Health Care Act

Shopping was futile for cancer survivor

Harriet Gatter of Charlotte says she doesn’t mind shopping for the best price on her annual breast MRI, but she has hit walls trying to get good information about what she’ll pay.
Harriet Gatter of Charlotte says she doesn’t mind shopping for the best price on her annual breast MRI, but she has hit walls trying to get good information about what she’ll pay.

Turning passive patients into smart medical consumers is supposed to be one of the biggest payoffs of cost-sharing.

Harriet Gatter, a Charlotte breast cancer survivor who works in finance, gets the idea: When you pay your own bills, you’re motivated to shop for the best price. And if enough patients do that, medical practices will cut fees to stay competitive.

But when Gatter tried to compare rates for her annual breast MRI, she discovered that talk about transparency outstrips the reality of North Carolina’s medical marketplace.

Radiology offices, she says, were reluctant to quote her a price. Online cost tools that are available to the public provide averages, not specifics about what she would pay. And her insurance company acknowledges it has done a poor job of helping customers look up their negotiated fees.

“This hasn’t been made clear enough to members,” Aetna spokesman Walt Cherniak said. “She’s actually doing exactly what we encourage customers to do: Being an informed consumer.”

Gatter, 59, switched plans when the Affordable Care Act exchange replaced North Carolina’s high-risk insurance pool in 2014. To hold her premiums down, she chose a bronze policy from Coventry Health Care of the Carolinas (owned by Aetna) that has a $6,250 deductible.

That means the annual breast imaging, which had been running $700 to $900, would come out of her pocket.

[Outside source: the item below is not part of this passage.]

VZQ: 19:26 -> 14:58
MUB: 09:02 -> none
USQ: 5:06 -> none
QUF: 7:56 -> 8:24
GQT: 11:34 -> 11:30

When Charlotte Radiology said her 2014 MRI would cost $1,345, she started looking for a better price.

She checked, which lists $915 as the fair price for imaging and reading in Charlotte. But the site includes a note: “The cost of certain in-network procedures can vary by over 400%.”

She called several offices, including some in Gastonia and Rock Hill, but says she got no firm answers on what she’d pay.

Gatter was still trying in January, when Blue Cross and Blue Shield of North Carolina made headlines by releasing public data about its payments to providers around the state. The database lists the average negotiated rate that Blue Cross pays, by procedure and provider, but warns that the numbers may not match rates negotiated by other insurance companies.

Gatter tried the cheapest listing, for a Raleigh doctor who averaged $830 from one Blue Cross plan and $1,000 from another. That office told Gatter she’d pay $1,354 under her Coventry plan.

The Observer contacted Aetna to find out why Gatter couldn’t get Coventry’s negotiated rates for radiologists in her network. After several days of trying to find an online price lookup for Coventry, which Aetna acquired in 2013, Cherniak found someone who pointed him toward it. But neither the introductory packet nor the website make it easy to find, he acknowledged.

“It does beg the question: How are folks supposed to know this? I get that,” Cherniak said.

The Coventry lookup gives a single negotiated rate – $1,515 for the MRI Gatter would have – but no details about whether any offices charge more or less.

Gatter eventually found a clinic in Augusta, Ga., that told her it’s in the Coventry network and would charge her less than $800. She says Coventry initially confirmed that. But Cherniak said that clinic is in the network for Coventry’s Georgia customers but not those in North Carolina.

“Honest to God, it’s just unbelievable,” Gatter said. “It’s so complex, and I think the people who are buying the insurance are at a loss.”